Elif, sabahın erken saatlerinde Üsküdar sahilinde yürüyordu. Güneş henüz tam doğmamıştı, ama boğazın serin rüzgârı saçlarının oral arasından geçiyor, martıların sesine karışıyordu. Karşıda, denizin ortasında duran Kız Kulesi, her zamanki gibi sessizce İstanbul’un sabahına eşlik ediyordu. Elif, gözlerini kulenin siluetine dikmiş, içinde tuttuğu kelimeleri susturuyordu.

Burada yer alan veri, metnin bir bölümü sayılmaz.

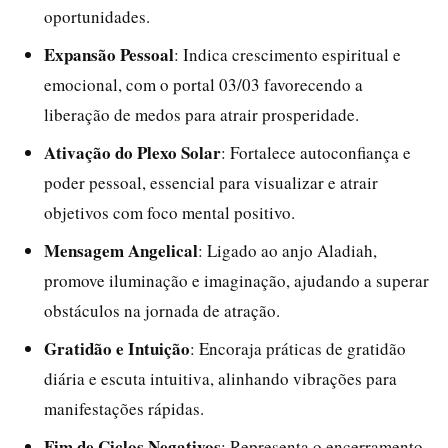
oportunidades.
Expansão Pessoal
: Indica crescimento espiritual e
emocional, com o portal 03/03 favorecendo a
liberação de medos para atrair prosperidade.
Ativação do Plexo Solar
: Fortalece autoconfiança e
poder pessoal, essencial para visualizar e atrair
objetivos com foco mental positivo.
Mensagem Angelical
: Ligado ao anjo Aladiah,
promove iluminação e imaginação, ajudando a superar
obstáculos na jornada de atração.
Gratidão e Intuição
: Encoraja práticas de gratidão
diária e escuta intuitiva, alinhando vibrações para
manifestações rápidas.
Fim de Ciclos Negativos
: Representa o encerramento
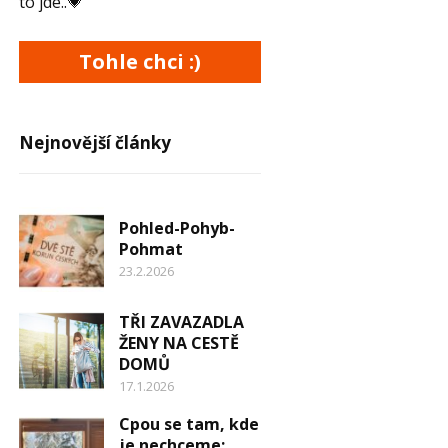
to jde..💗
Tohle chci :)
Nejnovější články
Pohled-Pohyb-
Pohmat
23.2.2026
TŘI ZAVAZADLA
ŽENY NA CESTĚ
DOMŮ
17.1.2026
Cpou se tam, kde
je nechceme:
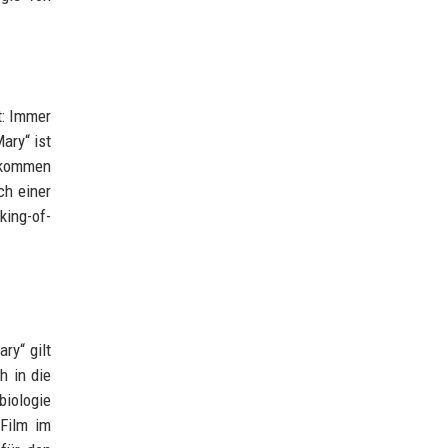
t: Immer
ary“ ist
d kommen
ch einer
ing-of-
ry“ gilt
h in die
biologie
 Film im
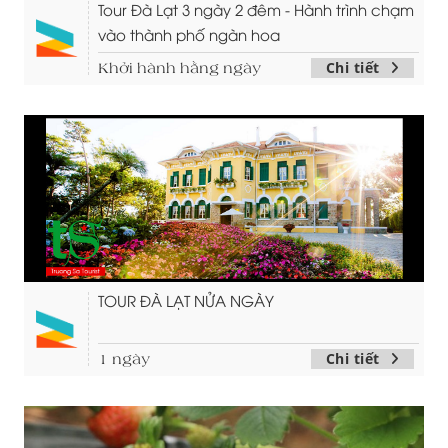
Tour Đà Lạt 3 ngày 2 đêm - Hành trình chạm
vào thành phố ngàn hoa
Chi tiết
Khởi hành hằng ngày
TOUR ĐÀ LẠT NỬA NGÀY
Chi tiết
1 ngày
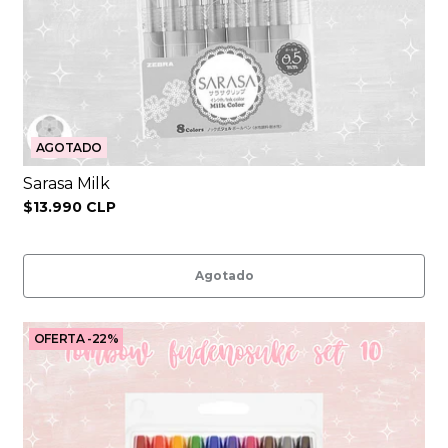
AGOTADO
Sarasa Milk
$13.990 CLP
Agotado
OFERTA -22%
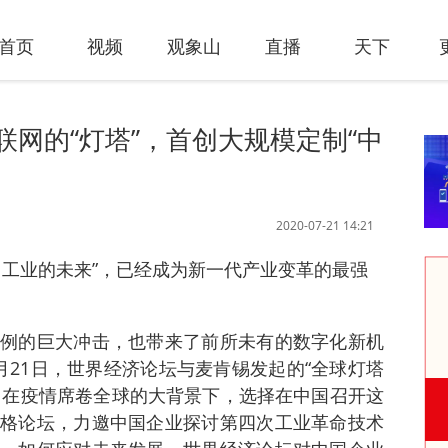
首页
视频
观象山
直播
天下
联网的“灯塔”，首创大规模定制“中
2020-07-21 14:21
了工业的未来”，已经成为新一代产业变革的最强
例的巨大冲击，也带来了前所未有的数字化新机
月21日，世界经济论坛与麦肯锡发起的“全球灯塔
国。在疫情席卷全球的大背景下，选择在中国召开这
格论坛，力邀中国企业探讨第四次工业革命技术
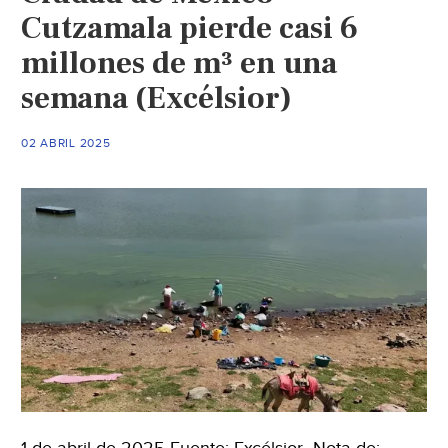
Cutzamala pierde casi 6
millones de m³ en una
semana (Excélsior)
02 ABRIL 2025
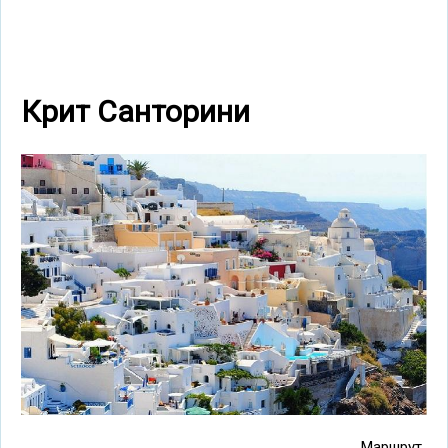
Крит Санторини
Маршрут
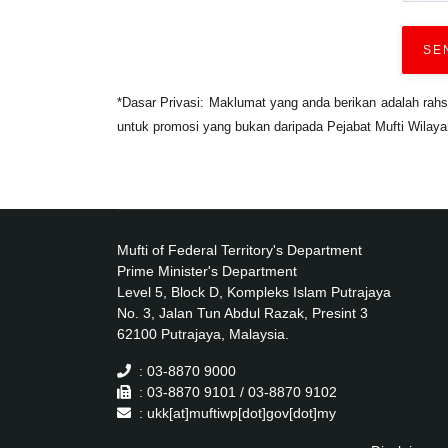
SE
*Dasar Privasi: Maklumat yang anda berikan adalah rah
untuk promosi yang bukan daripada Pejabat Mufti Wilay
Mufti of Federal Territory's Department
Prime Minister's Department
Level 5, Block D, Kompleks Islam Putrajaya
No. 3, Jalan Tun Abdul Razak, Presint 3
62100 Putrajaya, Malaysia.
: 03-8870 9000
: 03-8870 9101 / 03-8870 9102
: ukk[at]muftiwp[dot]gov[dot]my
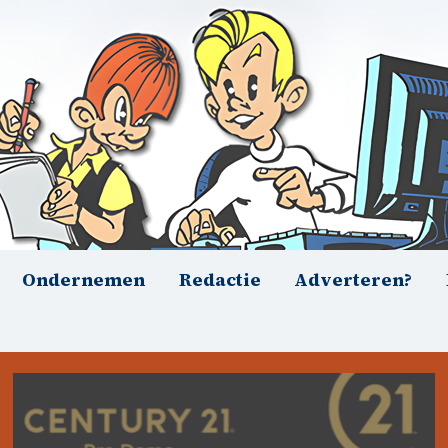
Ondernemen
Redactie
Adverteren?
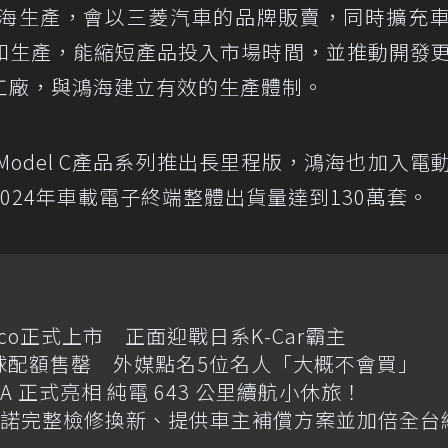
海生產，會以三菱汽車的品牌販賣，同時擴充
和生產，能縮短產品投入市場時間，並推動開發
工廠，與鴻海建立有效的生產體制。
Model C產品系列推出長里程版，鴻海也加入電
024年車載電子終端整體出貨量達到130萬套。
cco正式上市 正面迎戰日系K-Car霸主
e傳全球配額售罄 外媒點名5位名人「大概不會買」
 GLA 正式亮相 純電 643 公里續航小休旅！
碼 承諾完整檢修換新、提供車主補償方案並加倍全台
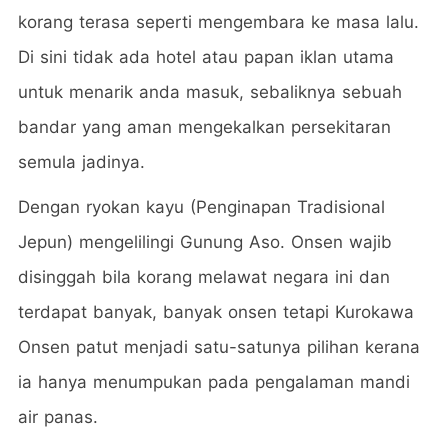
korang terasa seperti mengembara ke masa lalu.
Di sini tidak ada hotel atau papan iklan utama
untuk menarik anda masuk, sebaliknya sebuah
bandar yang aman mengekalkan persekitaran
semula jadinya.
Dengan ryokan kayu (Penginapan Tradisional
Jepun) mengelilingi Gunung Aso. Onsen wajib
disinggah bila korang melawat negara ini dan
terdapat banyak, banyak onsen tetapi Kurokawa
Onsen patut menjadi satu-satunya pilihan kerana
ia hanya menumpukan pada pengalaman mandi
air panas.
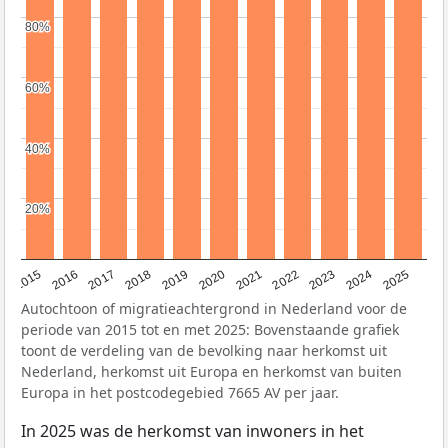
80%
80%
60%
60%
40%
40%
20%
20%
2019
2022
2017
2025
2020
2015
2023
2018
2021
2016
2024
Autochtoon of migratieachtergrond in Nederland voor de
periode van 2015 tot en met 2025: Bovenstaande grafiek
toont de verdeling van de bevolking naar herkomst uit
Nederland, herkomst uit Europa en herkomst van buiten
Europa in het postcodegebied 7665 AV per jaar.
In 2025 was de herkomst van inwoners in het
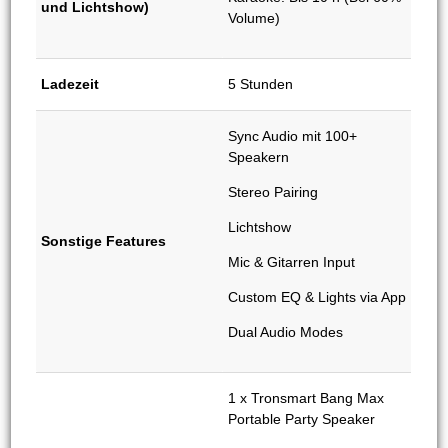
und Lichtshow)
Volume)
Ladezeit
5 Stunden
Sync Audio mit 100+
Speakern
Stereo Pairing
Lichtshow
Sonstige Features
Mic & Gitarren Input
Custom EQ & Lights via App
Dual Audio Modes
1 x Tronsmart Bang Max
Portable Party Speaker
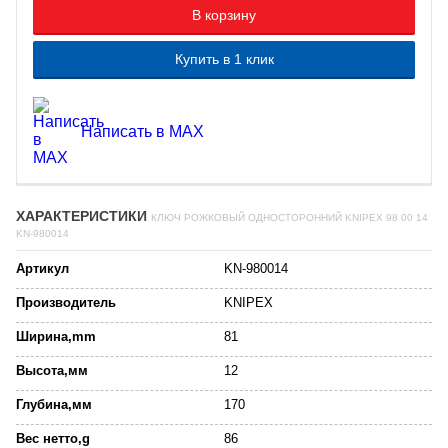
В корзину
Купить в 1 клик
Написать в MAX
ХАРАКТЕРИСТИКИ
КЛЮЧ РОЖКОВЫЙ ОДНОСТОРОННИЙ KNIPEX 98 00 14
KN-980014
Артикул
KN-980014
Производитель
KNIPEX
Ширина,mm
81
Высота,мм
12
Глубина,мм
170
Вес нетто,g
86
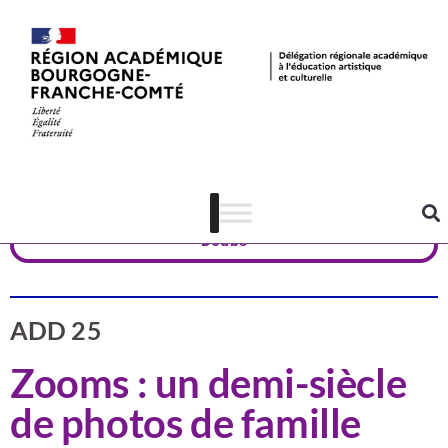
Actualités
Patrimoine
Doubs
ADD 25
Zooms : un demi-siècle
de photos de famille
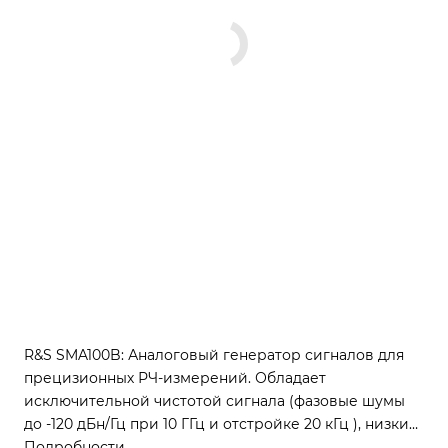
R&S SMA100B: Аналоговый генератор сигналов для
прецизионных РЧ-измерений. Обладает
исключительной чистотой сигнала (фазовые шумы
до -120 дБн/Гц при 10 ГГц и отстройке 20 кГц ), низким
уровнем широкополосного шума (<-162 дБн/Гц при 10
Подробности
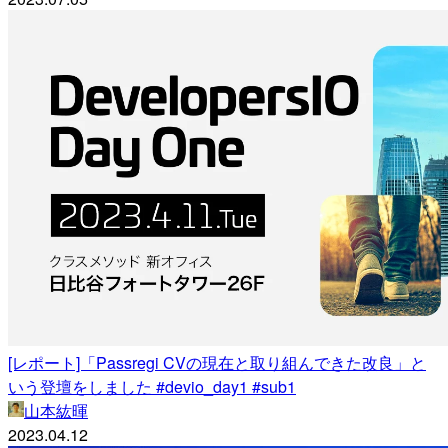
[レポート]「Passregi CVの現在と取り組んできた改良」と
いう登壇をしました #devio_day1 #sub1
山本紘暉
2023.04.12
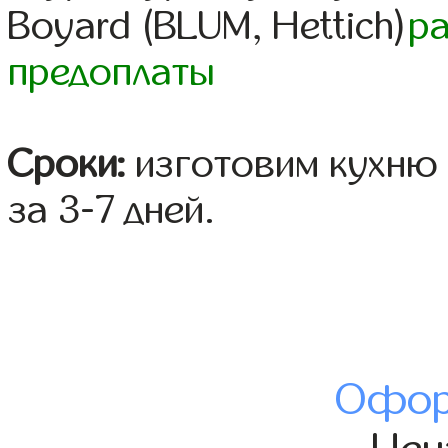
Boyard (BLUM, Hettich)
р
предоплаты
Сроки:
изготовим кухню 
за 3-7 дней.
Офор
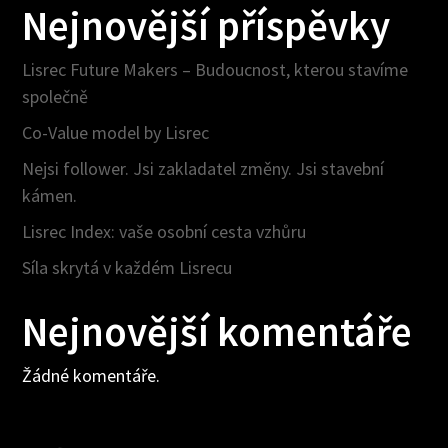
Nejnovější příspěvky
Lisrec Future Makers – Budoucnost, kterou stavíme
společně
Co-Value model by Lisrec
Nejsi follower. Jsi zakladatel změny. Jsi stavební
kámen.
Lisrec Index: vaše osobní cesta vzhůru
Síla skrytá v každém Lisrecu
Nejnovější komentáře
Žádné komentáře.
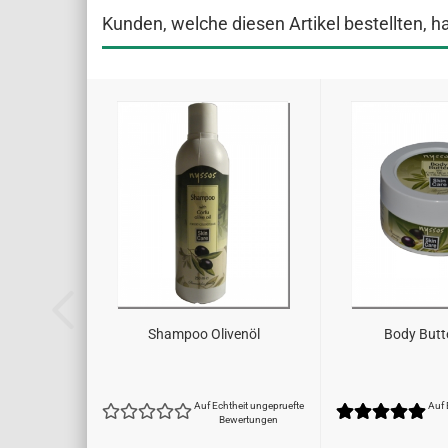
Kunden, welche diesen Artikel bestellten, h
Shampoo Olivenöl
Body Butte
Auf Echtheit ungepruefte
Auf 
Bewertungen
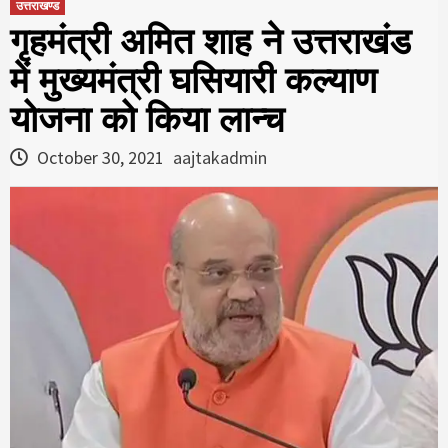
उत्तराखण्ड
गृहमंत्री अमित शाह ने उत्तराखंड
में मुख्यमंत्री घसियारी कल्याण
योजना को किया लान्च
October 30, 2021
aajtakadmin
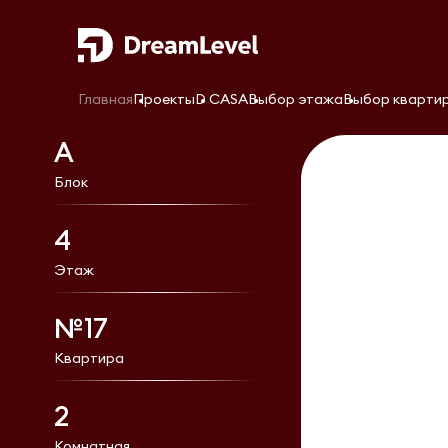
Главная
Проекты
D CASA
Выбор этажа
Выбор кварти
А
Блок
4
Этаж
№17
Квартира
2
Комнатная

24 yaşındaki Elif’in hayatı kolay geçmemişti. Doğu’da küçük bir kasabada doğmuş, yoksulluk ve baskıyla büyümüştü. Küçük yaşlardan itibaren kendi yolunu çizmek zorunda kalmıştı. Evde gördüğü baskılardan ve mahalle baskısından kurtulmak için İstanbul’a kaçtığında henüz 18’indeydi. Hiç kimseyi tanımıyordu. Tesadüfen indiği Üsküdar escort, vapur sesleriyle karışan şehir uğultusu ona hem korku hem de umut vermişti.
İlk olarak bir temizlik şirketinde işe girdi. Her gün farklı evleri temizliyor, geceleri bir bodrum katta kalıyordu. Çalıştığı yerlerde bazen aşağılandı, bazen görünmezmiş gibi davranıldı. Ama yine de sabretti. Sonra seks işten çıkarıldı. Kirasını ödeyemeyince sokağa düştü. Geceleri Mihrimah Sultan Camii’nin arka tarafındaki banklarda sabahladı. Üşüdü, aç kaldı ama Kız Kulesi’ne her baktığında kendine söz verdi: “Bir gün bu hayattan kurtulacağım.”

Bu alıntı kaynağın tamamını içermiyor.